Monday, May 2, 2016

Kang Giwa (7) : "Mengenang Juwa"




Ahmad Juwana.
Dialah adikku yang sangat aku sayangi.

Perjalanan ini terasa sangat lama sekali, pesawat Garuda Indonesia yang kutumpangi menjadi sangat lemah seketika dan tak bertenaga. seperti menaiki sebuah becak yang dikayuh oleh kakek tua menyusuri tanah berbatu dengan elevasi 45 derajat. Kapankah aku akan sampai Jakarta? Aku ingin sekali memeluk tubuh adikku untuk yang terakhir kalinya. Jangan pergi dulu Juwa... Akang sangat menyayangi kamu...

Ahmad Juwana.
Aku mengenal adikku sebagai anak yang shalih. Karakternya yang ceria, lucu dan cerewet terkadang membuat aku tergoda untuk menjahilinya. Walau begitu, Juwa adalah anak yang penurut. Apapun yang aku katakan atau orangtuaku katakan selalu diperhatikannya. Juwa adalah orang yang selalu rela mengalah. Dalam banyak hal, dia selalu mendahulukan orang lain. Sifat yang akhirnya aku tahu dinamakan "itsar". Aku spontan ingat adikku saat menyantap taushiyah dari ustadz yang mengisi acara di kampus, kala itu menyinggung tentang sifat "itsar" ini yaitu sifat mendahulukan kepentingan orang lain. Adalah tingkatan tertinggi dalam ukhuwah islamiyah yang dicontohkan kaum Anshar kepada kaum Muhajirin. MasyaAllah...
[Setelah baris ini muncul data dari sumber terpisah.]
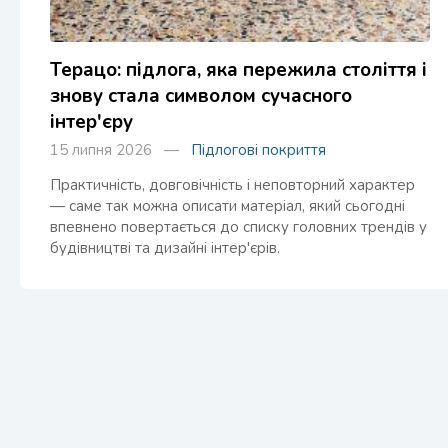
Терацо: підлога, яка пережила століття і
знову стала символом сучасного
інтер'єру
15 липня 2026 —
Підлогові покриття
Практичність, довговічність і неповторний характер
— саме так можна описати матеріал, який сьогодні
впевнено повертається до списку головних трендів у
будівництві та дизайні інтер'єрів.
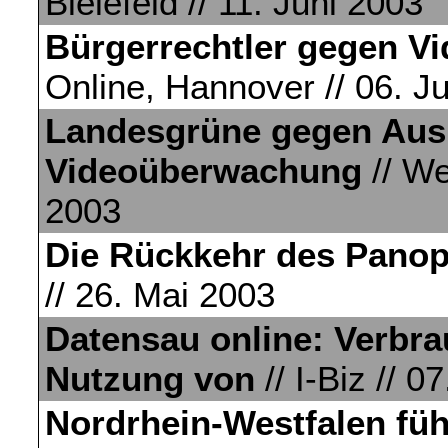
Bielefeld // 11. Juni 2003
Bürgerrechtler gegen 
Online, Hannover // 06. J
Landesgrüne gegen Ausb
Videoüberwachung
// We
2003
Die Rückkehr des Pano
// 26. Mai 2003
Datensau online: Verbra
Nutzung von
// I-Biz // 
Nordrhein-Westfalen fü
Juwa kecil hidup dengan penyakit asma. Ambu adalah orang yang sangat memperhatikan kesehatan Juwa. Aku melihat perjuangan Ambu saat Juwa terkena serangan asma karena alergi dingin. Tak jauh dari rumah kami memang terbentang pegunungan yang mempesona. Udara pegunungan yang sejuk akan terasa sangat dingin di pagi dan malam hari. Inilah yang sering menjadi penyebab serangan asma bagi Juwa. Dia tidak kuat dingin! Entah kenapa kok ada alergi jenis seperti ini ya?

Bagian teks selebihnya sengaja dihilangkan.